Monday, September 12, 2011

Whichever Way the Wind Blows

Life as a parent is a schizophrenic existence. One minute you're a 34 year old father on the verge of tears because your two year old son is running to greet you with a slobbery kiss, his excitement to see you unmistakeable. Five minutes later, however, you swear that the same child is Satan's spawn when he starts writhing on the floor, his cries and ear-piercing screams triggered by something as trivial as your refusal to let him stab his little sister in the chest with the scissors he somehow managed to reach on the kitchen counter. Before children, there was a certain level of predictability in your life—you went to work and came home at roughly the same time each day, you may have even managed to enjoy an entire meal, and you were able to actually follow a television series or two. After children, however, the only thing that is predictable is that your children will act unpredictably. They will ravenously devour every morsel of spaghetti one day as if it were the last meal on Earth, and then they will throw the bowl on the floor the next, making sure to dump the contents on whatever surface has actually been cleaned recently.
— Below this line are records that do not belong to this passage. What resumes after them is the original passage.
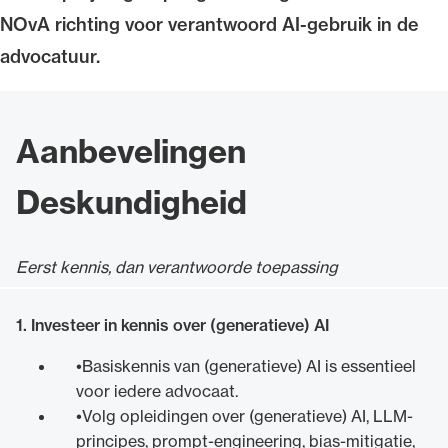
NOvA richting voor verantwoord AI-gebruik in de
advocatuur.
Ondersteuning voor advocaten bij hun
Aanbevelingen
beroepsuitoefening: van de advocatenpas tot
het rechtsgebiedenregister en
Deskundigheid
geheimhoudernummers.
Eerst kennis, dan verantwoorde toepassing
1. Investeer in kennis over (generatieve) AI
Basiskennis van (generatieve) AI is essentieel
voor iedere advocaat.
Volg opleidingen over (generatieve) AI, LLM-
principes, prompt-engineering, bias-mitigatie,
If you think that your children will be the only ones in the house acting erratically, however, you're profoundly mistaken. When your child's behavior is all over the place, I'm guessing that your reaction to his or her irrationality will be all over the place as well. I'm sure that the ubiquitous parenting books all counsel parents to be firm and consistent in their approach, meting out discipline in a structured and even-handed manner so the children will learn from watching a calm, collected parent express his disapproval. I've got a few choice words for those perusing the pages of parenting books for advice: those authors don't know shit. And if you claim to actually follow their advice you're probably a Holocaust denier, someone willing to confront reality by ignoring it altogether. More likely, though, you're simply a bad parent like me, one whose approach depends on how close you are to losing your shit that day. A simple whine may set you off one day, particularly if it was preceded by your son smearing poop all over his clothes and your hands while you try to change a diaper filled with an amount of chunky, colored feces fit for a four hundred pound glutton who just gorged on Cornuts and Cheetos. Other days, when your son is spilling his orange juice on the couch for what just has to be the three hundred and fortieth time, you are somehow as calm as you were when you dabbled in “medicinal” marijuana on a thrice daily basis.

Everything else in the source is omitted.